Known issues for Cloudera Data Services on premises 1.5.5 SP2

Learn about the known issues for Cloudera Data Services on premises, the impact or changes to the functionality, and the workaround.

For more information on 1.5.5 SP1 known issues, see Known Issues in 1.5.5 SP1.

Known issues identified in 1.5.5 SP2

OPSX-6950 - DRS Restore fails due to ClusterIP allocation conflict
During a DRS restore, the restore operation can fail with a Kubernetes error indicating that a service ClusterIP is already allocated. This occurs when the restore process attempts to recreate a service using a ClusterIP that is currently in use by another existing service in the cluster.

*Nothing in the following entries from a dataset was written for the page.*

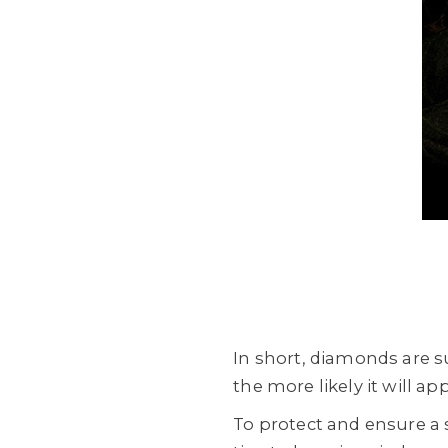
In short, diamonds are s
the more likely it will ap
To protect and ensure a s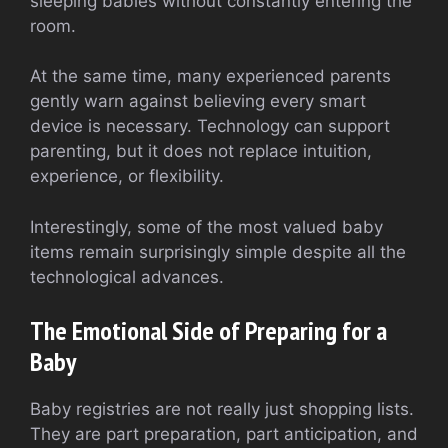
sleeping babies without constantly entering the
room.
At the same time, many experienced parents
gently warn against believing every smart
device is necessary. Technology can support
parenting, but it does not replace intuition,
experience, or flexibility.
Interestingly, some of the most valued baby
items remain surprisingly simple despite all the
technological advances.
The Emotional Side of Preparing for a
Baby
Baby registries are not really just shopping lists.
They are part preparation, part anticipation, and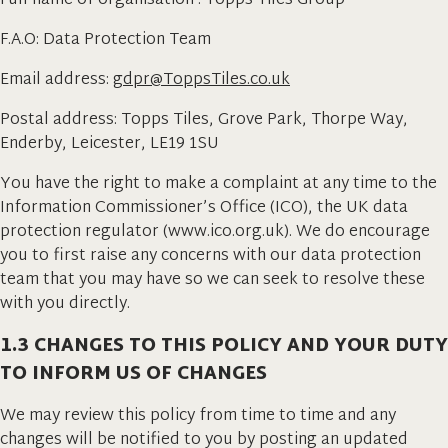
Full name of organisation : Topps Tiles Group
F.A.O: Data Protection Team
Email address:
gdpr@ToppsTiles.co.uk
Postal address: Topps Tiles, Grove Park, Thorpe Way,
Enderby, Leicester, LE19 1SU
You have the right to make a complaint at any time to the
Information Commissioner’s Office (ICO), the UK data
protection regulator (www.ico.org.uk). We do encourage
you to first raise any concerns with our data protection
team that you may have so we can seek to resolve these
with you directly.
1.3 CHANGES TO THIS POLICY AND YOUR DUTY
TO INFORM US OF CHANGES
We may review this policy from time to time and any
changes will be notified to you by posting an updated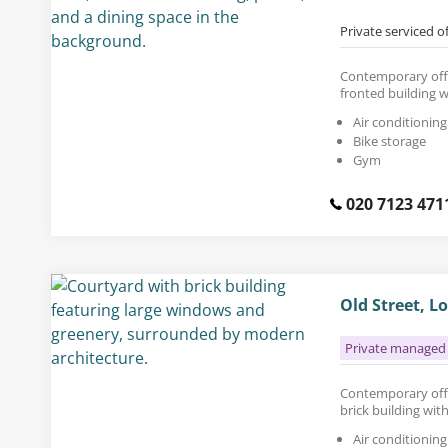
Private serviced o
Contemporary offic
fronted building w
Air conditioning
Bike storage
Gym
020 7123 471
Old Street, L
Private managed 
Contemporary offic
brick building with
Air conditioning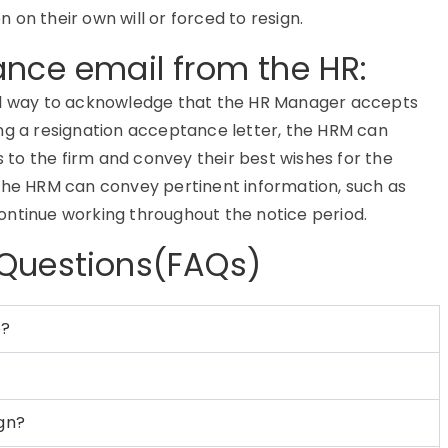
on their own will or forced to resign.
ance email from the HR:
mal way to acknowledge that the HR Manager accepts
ing a resignation acceptance letter, the HRM can
to the firm and convey their best wishes for the
 the HRM can convey pertinent information, such as
ontinue working throughout the notice period.
 Questions(FAQs)
b?
ign?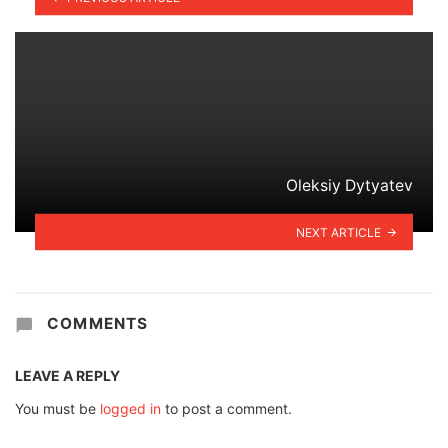
Oleksiy Dytyatev
NEXT ARTICLE
COMMENTS
LEAVE A REPLY
You must be
logged in
to post a comment.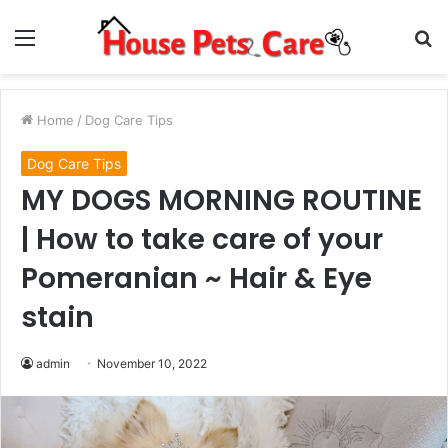
Menu
S
fo
Home
/
Dog Care Tips
Dog Care Tips
MY DOGS MORNING ROUTINE
| How to take care of your
Pomeranian ~ Hair & Eye
stain
admin
November 10, 2022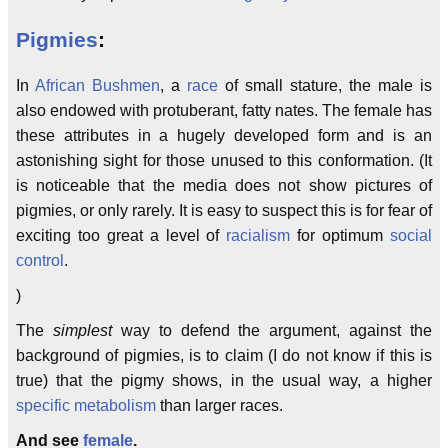
Pigmies
:
In
African Bushmen
, a
race
of small stature, the male is
also endowed with protuberant, fatty nates. The female has
these attributes in a hugely developed form and is an
astonishing sight for those unused to this conformation. (It
is noticeable that the media does not show pictures of
pigmies, or only rarely. It is easy to suspect this is for fear of
exciting too great a level of
racialism
for optimum
social
control
.
)
The
simplest
way to defend the argument, against the
background of pigmies, is to claim (I do not know if this is
true) that the pigmy shows, in the usual way, a higher
specific metabolism
than larger races.
And see
female
.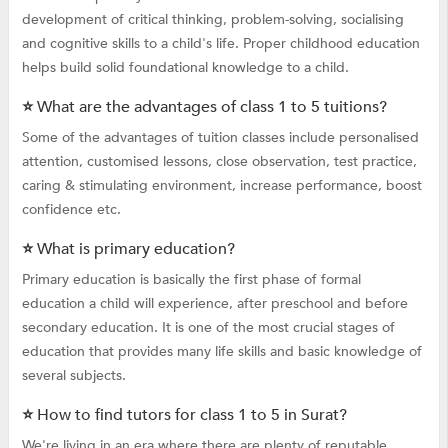
development of critical thinking, problem-solving, socialising
and cognitive skills to a child's life. Proper childhood education
helps build solid foundational knowledge to a child.
⭐ What are the advantages of class 1 to 5 tuitions?
Some of the advantages of tuition classes include personalised
attention, customised lessons, close observation, test practice,
caring & stimulating environment, increase performance, boost
confidence etc.
⭐ What is primary education?
Primary education is basically the first phase of formal
education a child will experience, after preschool and before
secondary education. It is one of the most crucial stages of
education that provides many life skills and basic knowledge of
several subjects.
⭐ How to find tutors for class 1 to 5 in Surat?
We're living in an era where there are plenty of reputable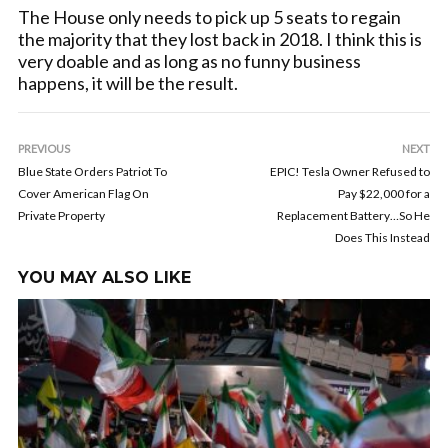
The House only needs to pick up 5 seats to regain
the majority that they lost back in 2018. I think this is
very doable and as long as no funny business
happens, it will be the result.
PREVIOUS
NEXT
Blue State Orders Patriot To
EPIC! Tesla Owner Refused to
Cover American Flag On
Pay $22,000 for a
Private Property
Replacement Battery…So He
Does This Instead
YOU MAY ALSO LIKE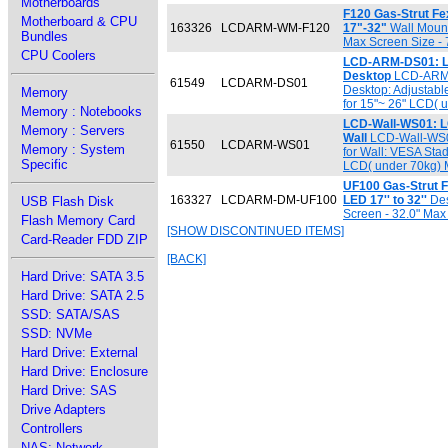
Motherboards
F120 Gas-Strut Fe
Motherboard & CPU
163326
LCDARM-WM-F120
17"-32"
Wall Mount 
Bundles
Max Screen Size -
CPU Coolers
LCD-ARM-DS01: LC
Desktop
LCD-ARM-D
61549
LCDARM-DS01
Desktop: Adjustabl
Memory
for 15"~ 26" LCD( 
Memory : Notebooks
LCD-Wall-WS01: L
Memory : Servers
Wall
LCD-Wall-WS01
61550
LCDARM-WS01
Memory : System
for Wall: VESA Stad
Specific
LCD( under 70kg) M
UF100 Gas-Strut F
163327
LCDARM-DM-UF100
LED 17'' to 32''
Des
USB Flash Disk
Screen - 32.0" Max
Flash Memory Card
[SHOW DISCONTINUED ITEMS]
Card-Reader FDD ZIP
[BACK]
Hard Drive: SATA 3.5
Hard Drive: SATA 2.5
SSD: SATA/SAS
SSD: NVMe
Hard Drive: External
Hard Drive: Enclosure
Hard Drive: SAS
Drive Adapters
Controllers
NAS: Network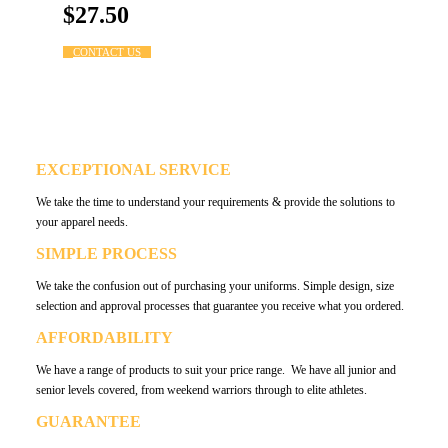
$27.50
CONTACT US
WHY LB4 SPORT?
EXCEPTIONAL SERVICE
We take the time to understand your requirements & provide the solutions to
your apparel needs.
SIMPLE PROCESS
We take the confusion out of purchasing your uniforms. Simple design, size
selection and approval processes that guarantee you receive what you ordered.
AFFORDABILITY
We have a range of products to suit your price range. We have all junior and
senior levels covered, from weekend warriors through to elite athletes.
GUARANTEE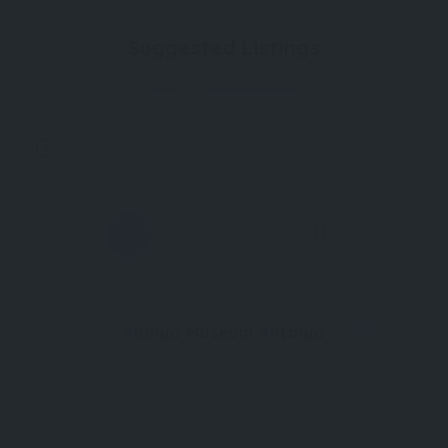
Suggested Listings
Now Closed
1
5.0
Alanya Museum Antalya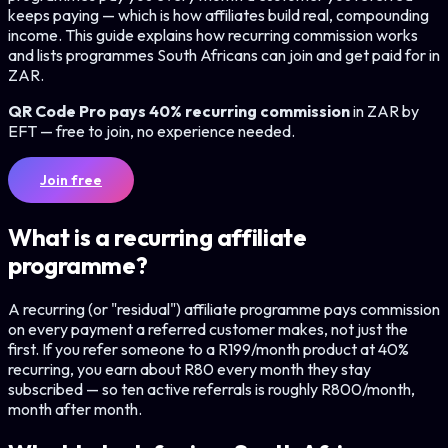
keeps paying — which is how affiliates build real, compounding
income. This guide explains how recurring commission works
and lists programmes South Africans can join and get paid for in
ZAR.
QR Code Pro pays 40% recurring commission
in ZAR by
EFT — free to join, no experience needed.
Join free
What is a recurring affiliate
programme?
A recurring (or "residual") affiliate programme pays commission
on every payment a referred customer makes, not just the
first. If you refer someone to a R199/month product at 40%
recurring, you earn about R80 every month they stay
subscribed — so ten active referrals is roughly R800/month,
month after month.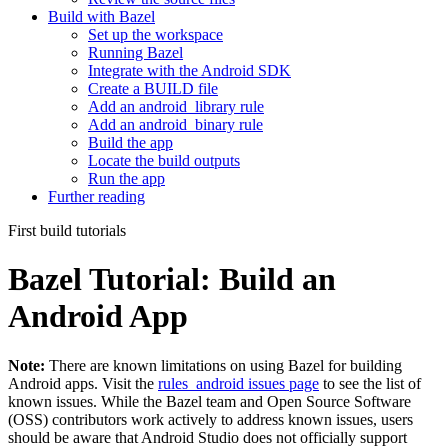
Build with Bazel
Set up the workspace
Running Bazel
Integrate with the Android SDK
Create a BUILD file
Add an android_library rule
Add an android_binary rule
Build the app
Locate the build outputs
Run the app
Further reading
First build tutorials
Bazel Tutorial: Build an
Android App
Note:
There are known limitations on using Bazel for building
Android apps. Visit the
rules_android issues page
to see the list of
known issues. While the Bazel team and Open Source Software
(OSS) contributors work actively to address known issues, users
should be aware that Android Studio does not officially support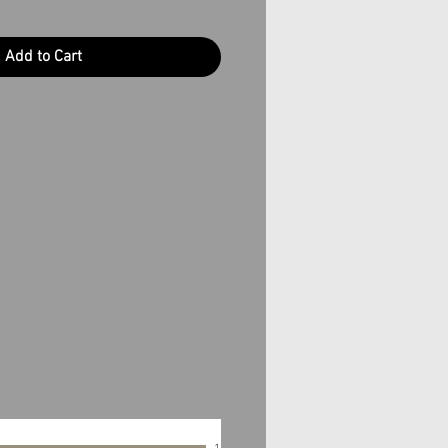
Add to Cart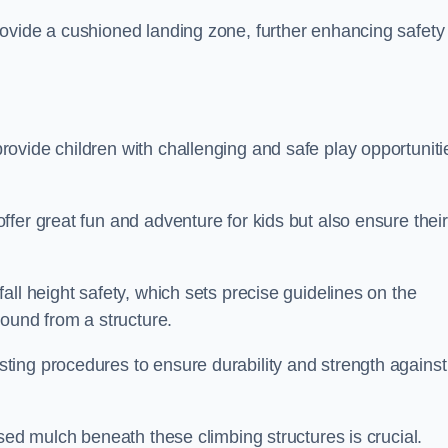
ovide a cushioned landing zone, further enhancing safety
ovide children with challenging and safe play opportuniti
fer great fun and adventure for kids but also ensure their
all height safety, which sets precise guidelines on the
round from a structure.
ing procedures to ensure durability and strength against
ised mulch beneath these climbing structures is crucial.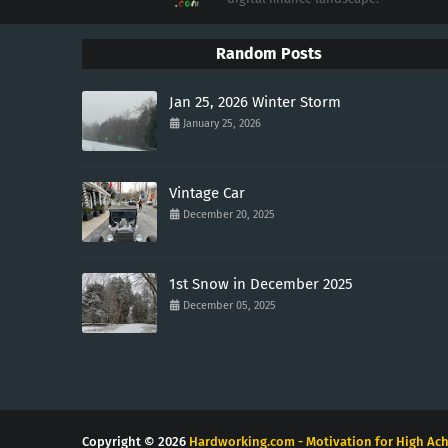
Random Posts
Jan 25, 2026 Winter Storm
January 25, 2026
Vintage Car
December 20, 2025
1st Snow in December 2025
December 05, 2025
Copyright ©
2026
Hardworking.com - Motivation for High Ach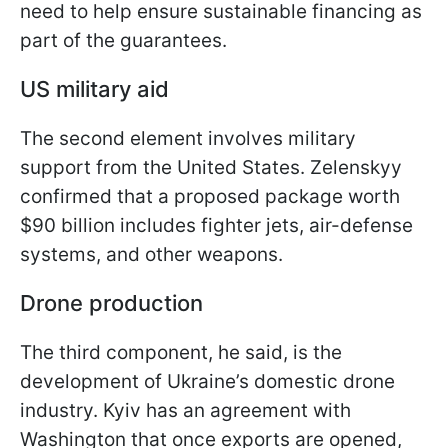
need to help ensure sustainable financing as
part of the guarantees.
US military aid
The second element involves military
support from the United States. Zelenskyy
confirmed that a proposed package worth
$90 billion includes fighter jets, air-defense
systems, and other weapons.
Drone production
The third component, he said, is the
development of Ukraine’s domestic drone
industry. Kyiv has an agreement with
Washington that once exports are opened,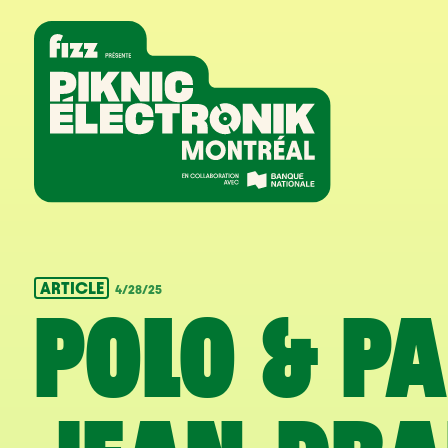
Skip to navigation
Skip to content
Home
ARTICLE
4/28/25
POLO & P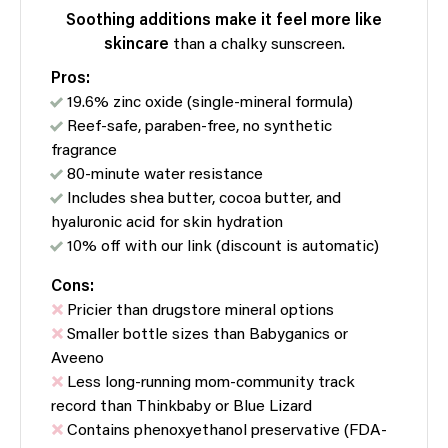
Soothing additions
make it feel more like
skincare
than a chalky sunscreen.
Pros:
19.6% zinc oxide (single-mineral formula)
Reef-safe, paraben-free, no synthetic
fragrance
80-minute water resistance
Includes shea butter, cocoa butter, and
hyaluronic acid for skin hydration
10% off with our link (discount is automatic)
Cons:
Pricier than drugstore mineral options
Smaller bottle sizes than Babyganics or
Aveeno
Less long-running mom-community track
record than Thinkbaby or Blue Lizard
Contains phenoxyethanol preservative (FDA-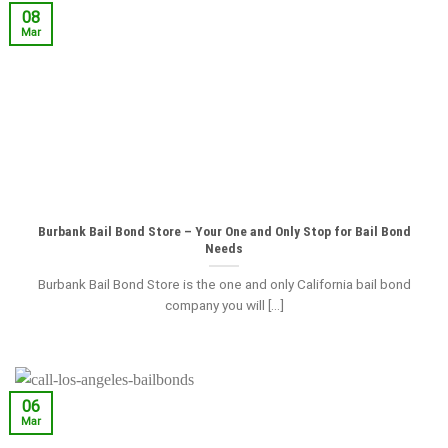
08
Mar
Burbank Bail Bond Store – Your One and Only Stop for Bail Bond
Needs
Burbank Bail Bond Store is the one and only California bail bond
company you will [...]
06
Mar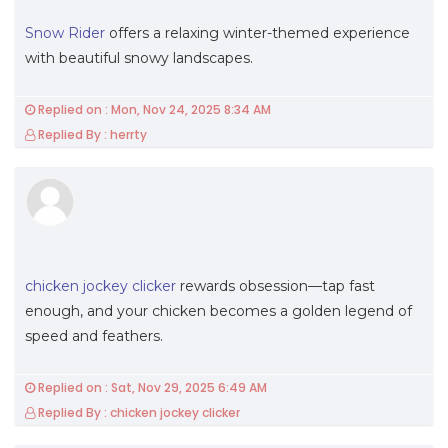
Snow Rider
offers a relaxing winter-themed experience
with beautiful snowy landscapes.
Replied on : Mon, Nov 24, 2025 8:34 AM
Replied By : herrty
chicken jockey clicker
rewards obsession—tap fast
enough, and your chicken becomes a golden legend of
speed and feathers.
Replied on : Sat, Nov 29, 2025 6:49 AM
Replied By : chicken jockey clicker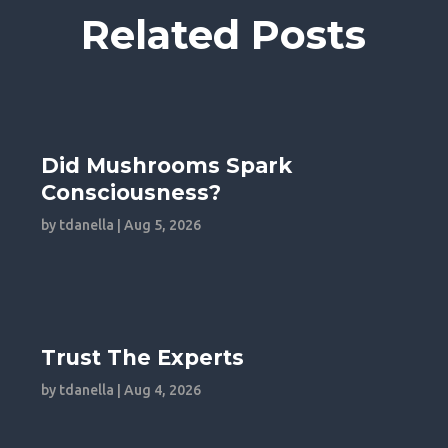
Related Posts
Did Mushrooms Spark
Consciousness?
by
tdanella
|
Aug 5, 2026
Trust The Experts
by
tdanella
|
Aug 4, 2026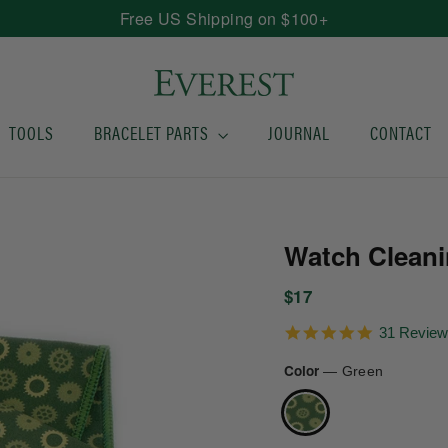
Free US Shipping on $100+
TOOLS
BRACELET PARTS
JOURNAL
CONTACT
Watch Cleani
Regular
$17
price
5.0
31 Revie
star
rating
Color
—
Green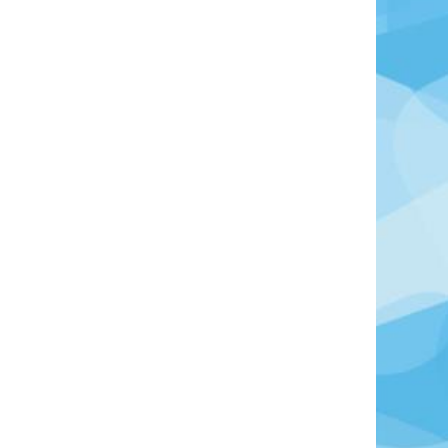
Photo Credit: Thomas Hendele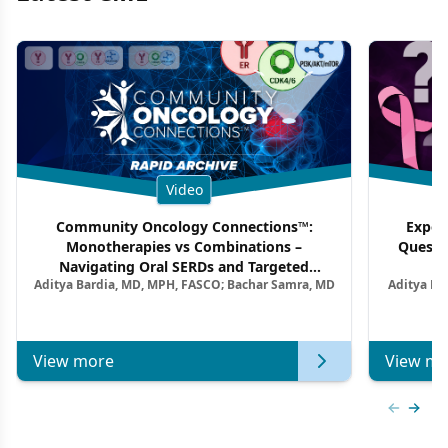
Video
Community Oncology Connections™:
Exper
Monotherapies vs Combinations –
Questi
Navigating Oral SERDs and Targeted
Aditya Bardia, MD, MPH, FASCO; Bachar Samra, MD
Aditya Ba
Combination Strategies in HR+/HER2–
M
Metastatic Breast Cancer | Kansas Society
of Clinical Oncology
View more
View mo
Previous
Next 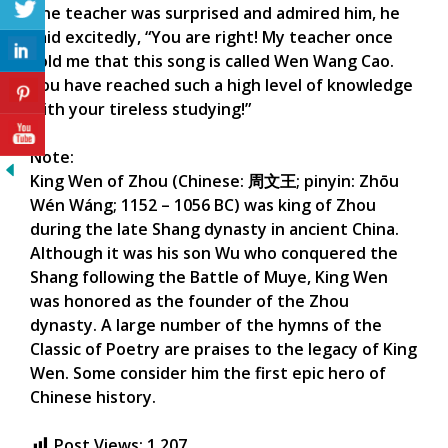
The teacher was surprised and admired him, he
said excitedly, “You are right! My teacher once
told me that this song is called Wen Wang Cao.
You have reached such a high level of knowledge
with your tireless studying!”
Note:
King Wen of Zhou (Chinese: 周文王; pinyin: Zhōu
Wén Wáng; 1152 – 1056 BC) was king of Zhou
during the late Shang dynasty in ancient China.
Although it was his son Wu who conquered the
Shang following the Battle of Muye, King Wen
was honored as the founder of the Zhou
dynasty. A large number of the hymns of the
Classic of Poetry are praises to the legacy of King
Wen. Some consider him the first epic hero of
Chinese history.
Post Views:
1,207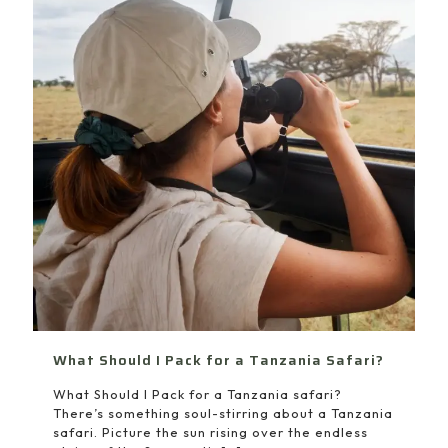
What Should I Pack for a Tanzania Safari?
What Should I Pack for a Tanzania safari?
There’s something soul-stirring about a Tanzania
safari. Picture the sun rising over the endless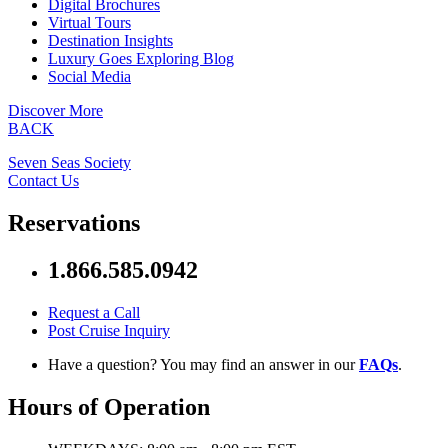
Digital Brochures
Virtual Tours
Destination Insights
Luxury Goes Exploring Blog
Social Media
Discover More
BACK
Seven Seas Society
Contact Us
Reservations
1.866.585.0942
Request a Call
Post Cruise Inquiry
Have a question? You may find an answer in our
FAQs
.
Hours of Operation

The following is a typical error message:

service "cdp-release-cert-manager-cainjector" is invalid:
spec.clusterIPs: failed to allocate IP <IP_ADDRESS>: provided IP is already allocated
To resolve this issue, perform the following actions:
  1. Identify the service using the conflicting IP address by using the following command:
    kubectl get svc -A -o wide | grep <IP_ADDRESS>
  2. Retry the DRS restore operation. On retrying, the process will clean up existing conflicting resources including the service holding the conflicting IP before proceeding with the restore operation. If you cannot access the Cloudera Control Plane UI to retry the restore operation, please contact Cloudera Support for assistance.
OPSX-6867 - Post-upgrade validation fails due to longhorn-system pods in CrashLoopBackOff
During an upgrade to 1.5.5 SP2, some Longhorn CSI plugin pods remain in terminating state causing the upgrade to fail. This issue occurs when Longhorn is not configured to use dedicated disks, leading to instability in the storage components and preventing proper pod shutdown and restart.
To address this issue:
  • For ECS customers, Longhorn must be deployed only on dedicated disks. Shared disks can cause pods to shutdown during the upgrade.
  • Delete the Longhorn CSI plugin pods that are in the terminating state. Removing these pods allows the system to clear the stuck resources and unblocks the Longhorn components.
  • Retry the upgrade. On retry, the process will proceed successfully once the conflicting pods are removed.
OPSX-6858 - Cloudera Embedded Container Service first run fails at install-cp step due to mke2fs failure
During some Cloudera Embedded Container Service installations, the first-run process fails at the install-cp step because certain pods remain in Creating state. The underlying cause is a failure to mount the associated Longhorn volume, which leads to an error when Kubernetes tries to format the block device. The pod event shows the following message:
Warning FailedMount ... MountVolume.MountDevice failed for volume "pvc-…"
rpc error: code = Internal desc = format of disk "/dev/longhorn/pvc-…" failed:
… mke2fs … /dev/longhorn/pvc-… is apparently in use by the system; will not make a filesystem here!
This happens when the Longhorn PVC block device still contains stale filesystem or partition metadata from previous use. Because the device appears in use the mke2fs command cannot create a new filesystem, blocking the pod from starting.
To resolve this issue, you can manually clear the remaining metadata on the Longhorn block device on the node where the pod is running. For example, run the wipefs command on the affected device:
wipefs /dev/longhorn/pvc-2e2dc23b-82d6-45cd-9348-b40eba0fb4e1
This removes existing filesystem signatures so that Longhorn (and Kubernetes) can format and mount the volume successfully. After cleaning up the metadata, retry the Cloudera Embedded Container Service installation. The pods are expected to proceed past the install-cp step.
OPSX - 6984 - Due to the integration issue between the cert-manager and Venafi TPP, the certificate creation fails with an error message
Certificate issuance fails with a key modulus mismatch between the certificate request and the existing certificate in Venafi TPP. An error message vcert error: your data contains problems: request doesn't match certificate: unmatched key modulus appears.
You must review and apply the recommended fix by using the community resource. Later, you must restart Venafi TPP and IIS.